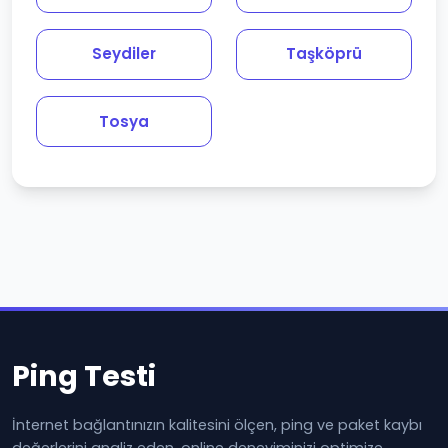
Seydiler
Taşköprü
Tosya
Ping Testi
İnternet bağlantınızın kalitesini ölçen, ping ve paket kaybı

How to complete this task —
The required answer is the material repeated exactly, with no images in it.

Task output —
Seydiler
Taşköprü
Tosya
Ping Testi
İnternet bağlantınızın kalitesini ölçen, ping ve paket kaybı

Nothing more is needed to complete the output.